Viele meiner Kollegen sind in einer ähnlichen Situation. Alleine in meiner "conference" (Kirchenkreis), der aus neun Gemeinden besteht, sind inklusive meiner Gemeinde zur Zeit drei Kirchen aus finanziellen Gründen komplett ohne pastorale Versorgung, vier haben eine/n Teilzeit-und nur drei eine/n VollzeitpfarrerIn.

Der Bischof spricht von der Notwendigkeit der Reduzierung der Gemeindeanzahl auf dem Gebiet der Synode (Long Island, Staten Island, die fünf Boroughs von New York City, sowie zwei Counties nördlich davon) von 208 auf 150.

So wie immer mehr leere Ladenlokale "for rent" sind, gibt es immer mehr leere Kirchen "for sale". Und doch empfinden wir Pfarrer und Pfarrerinnen alle das Gleiche: Wir verlassen unsere Posten zu einer Zeit, in der wir eigentlich am Nötigsten gebraucht werden.

Wenn wir jedoch ohne Entlohnung weitermachen würden, müssten wir uns allerdings hauptsächlich in anderen Feldern gewerblich betätigen - und die, die uns brauchen, würden weiterhin zu kurz kommen. Feierabendpastor? Aber vielleicht läuft es darauf hinaus.

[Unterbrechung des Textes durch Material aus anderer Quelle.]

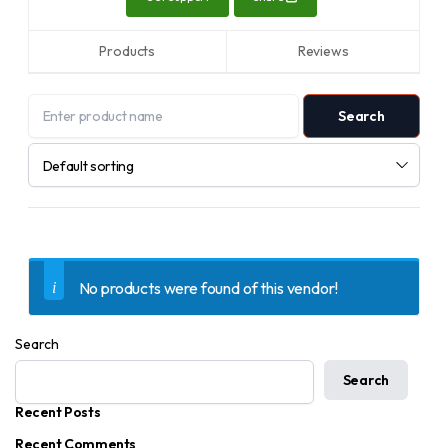
Products
Reviews
No products were found of this vendor!
Search
Search
Recent Posts
Recent Comments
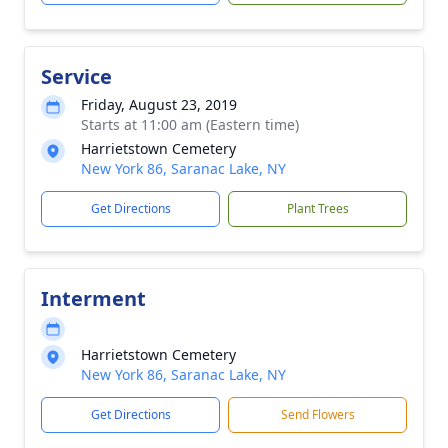
Service
Friday, August 23, 2019
Starts at 11:00 am (Eastern time)
Harrietstown Cemetery
New York 86, Saranac Lake, NY
Get Directions
Plant Trees
Interment
Harrietstown Cemetery
New York 86, Saranac Lake, NY
Get Directions
Send Flowers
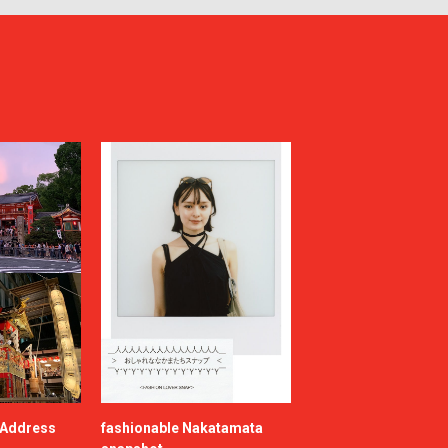
e Address
fashionable Nakatamata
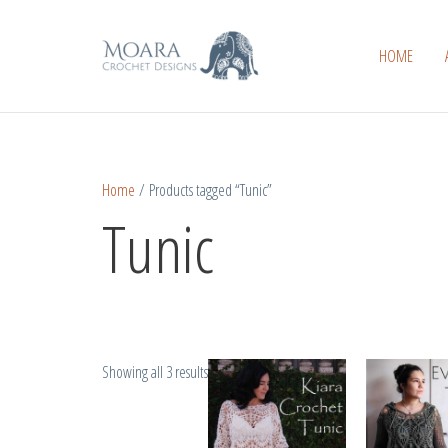
Skip
Sorted
to
by
HOME
content
popularity
Home
/ Products tagged “Tunic”
Tunic
Showing all 3 results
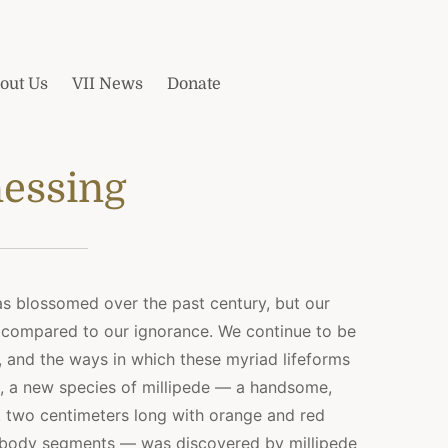
out Us
VII News
Donate
essing
has blossomed over the past century, but our
 compared to our ignorance. We continue to be
, and the ways in which these myriad lifeforms
e, a new species of millipede — a handsome,
 two centimeters long with orange and red
ned body segments — was discovered by millipede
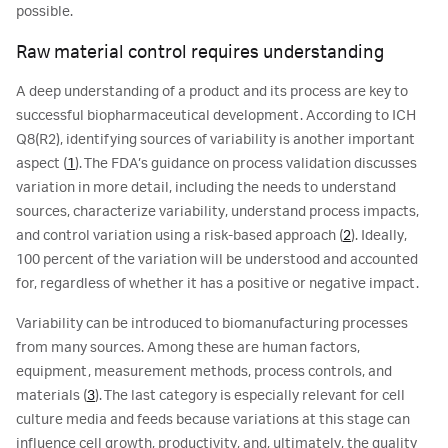
possible.
Raw material control requires understanding
A deep understanding of a product and its process are key to
successful biopharmaceutical development. According to ICH
Q8(R2), identifying sources of variability is another important
aspect (
1
). The FDA’s guidance on process validation discusses
variation in more detail, including the needs to understand
sources, characterize variability, understand process impacts,
and control variation using a risk-based approach (
2
). Ideally,
100 percent of the variation will be understood and accounted
for, regardless of whether it has a positive or negative impact.
Variability can be introduced to biomanufacturing processes
from many sources. Among these are human factors,
equipment, measurement methods, process controls, and
materials (
3
). The last category is especially relevant for cell
culture media and feeds because variations at this stage can
influence cell growth, productivity, and, ultimately, the quality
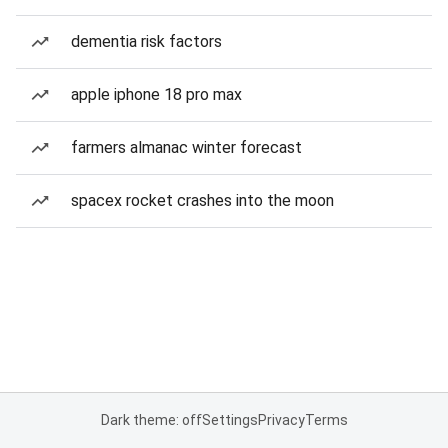
dementia risk factors
apple iphone 18 pro max
farmers almanac winter forecast
spacex rocket crashes into the moon
Dark theme: off
Settings
Privacy
Terms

Und jetzt? Bewerbungen laufen in alle Welt. Ich bin zum jobsuchenden Jet-Setter geworden, ohne regelmäßige Arbeit wie mehr als 16 Millionen andere gut ausgebildete Amerikaner. Ich verlasse das Büro, schließe ein letztes Mal die Tür ab, drehe mich zum Altar und verneige mich leicht vor dem Kreuz. Gelernt ist gelernt. Und es scheint, als ob mir Christus am Kreuz amerikanisch zumurmelt: "I am here, taking care of you, man. You are on good terms."